This is an extract of a response by Lydia Cacho, Mexican author, feminist social activist and campaigner who exposed widespread paedophilia in Mexico, in response to recent offers of exile by Louise Arbour, U.N. High Commissioner for Human Rights, and by French and Spanish officials.To leave Mexico or to remain? I have received hundreds of letters, some asking me to go away and others saying that I remain, that I do not back out, that I am not alone.
Families of parents or children who were kidnapped, some of them killed, some survivors of criminal ambition, write to me. Women and men in distress searching for their children snatched by “child robbers” in some park or corner of Mexico. Indignant housewives and businessmen who confess they do not have my courage but are in solidarity write to me. Fourteen-year-old children write to me who do not understand, nor wish to understand, man’s cruelty.
Families, lawyers, friends of hundreds of victims of pederasts all over the country write to me – of a boy violated in a school of the Legion of Christ (a Catholic order founded and headed by Marcial Maciel who has recently died and who was accused of widespread child sex abuse), a girl raped by her grandfather, three children abused by a politician. Friends of a lost childhood write to me; strangers from Barcelona, Madrid, Berlin, Italy, Portugal, Dublin; compatriots from Tijuana, Torreón, Nuevo León. Letters rain from nuns who save children. I read the letters of my nephew, Santiago, who discovered at 12 there is a Supreme Court in his country and is angry that the judges cannot see what “a Mexican child certainly understands: that a governor helped to protect some pederasts and tortured Lydia Cacho for this”.
I receive a letter from my friend, Itzel, who tells me she does not have my courage. And here the response: that to be brave, it is necessary to know fear and that the world would be much better is there were fewer brave and more happy and peaceful people.
I am not going away, I am not going anywhere other than forward, to shed light on everything. Because we lost in the court but gained in vindicating good journalism, our right to know the truth, to reclaim honesty, solidarity and the culture applied to our human rights.
I do not remain in Mexico to be brave, I stay for dignity. I, Lydia Cacho, will not give my liberty, neither my right to be near my loves and friends, to the political-business-criminal mafias. I will not give them another nightmare, nor give them my fury, only my inner peace. I will not give them the power to frighten me; only be aware of mean-spirited men and women.

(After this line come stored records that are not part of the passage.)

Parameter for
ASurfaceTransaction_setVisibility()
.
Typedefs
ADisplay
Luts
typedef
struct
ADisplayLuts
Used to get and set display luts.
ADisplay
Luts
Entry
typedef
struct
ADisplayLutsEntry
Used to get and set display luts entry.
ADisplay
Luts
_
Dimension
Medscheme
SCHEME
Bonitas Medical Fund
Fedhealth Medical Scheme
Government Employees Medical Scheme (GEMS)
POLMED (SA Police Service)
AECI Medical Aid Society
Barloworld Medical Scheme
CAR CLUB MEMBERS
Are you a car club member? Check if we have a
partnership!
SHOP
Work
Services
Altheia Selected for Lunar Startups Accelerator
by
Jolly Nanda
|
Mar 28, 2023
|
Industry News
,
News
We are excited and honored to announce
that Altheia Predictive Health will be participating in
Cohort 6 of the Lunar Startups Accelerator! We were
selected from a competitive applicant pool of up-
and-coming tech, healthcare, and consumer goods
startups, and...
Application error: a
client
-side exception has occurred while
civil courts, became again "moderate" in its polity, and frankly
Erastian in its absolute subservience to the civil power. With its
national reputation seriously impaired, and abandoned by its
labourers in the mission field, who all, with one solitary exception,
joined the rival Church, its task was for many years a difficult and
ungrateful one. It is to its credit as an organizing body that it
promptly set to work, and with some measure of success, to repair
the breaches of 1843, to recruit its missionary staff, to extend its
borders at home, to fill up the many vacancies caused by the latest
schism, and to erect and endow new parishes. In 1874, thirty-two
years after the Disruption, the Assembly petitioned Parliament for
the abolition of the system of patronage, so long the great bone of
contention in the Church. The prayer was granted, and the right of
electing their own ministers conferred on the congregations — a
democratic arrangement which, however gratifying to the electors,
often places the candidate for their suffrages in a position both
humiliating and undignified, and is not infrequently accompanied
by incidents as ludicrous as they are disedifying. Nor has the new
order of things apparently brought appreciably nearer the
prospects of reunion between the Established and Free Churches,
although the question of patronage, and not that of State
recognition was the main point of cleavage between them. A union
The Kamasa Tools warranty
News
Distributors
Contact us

Every year, 400,000 people flee Mexico, expelled by poverty, violence and corruption. We cannot keep adding to the Mexican exile. I respect those who wish to leave and change their life. Quitting the country is a brave act. There are millions of us dreaming of a different country. That is why I know, as you write to me, that I am not alone. To paraphrase the wonderful poet and affectionate friend, Eliseo Alberto, “If a moment is enough for dying, why is it not going to be enough for change?”
Those, the corrupt, the evil, are in reality very few. We men and women, on the other hand, keep being the majority, and so I do not lose the hope that Mexico can change.
[Cacho’s book, The Demons of Eden: The power behind child pornography, exposed a paedophile ring in her country involving millionaire businessmen protected by a powerful state governor. For her efforts she was arrested, harassed and sought to be raped in prison with the connivance of officials. Freed after an outcry following the exposé of a telephone conversation in which the businessman and the governor plotted to harm Lydia, she challenged her detention but the Mexican Supreme Court by a 6-4 verdict said the two men had no case to answer. Lydia has founded and directs a centre in Cancun for victims of sex crimes, domestic violence and trafficking.]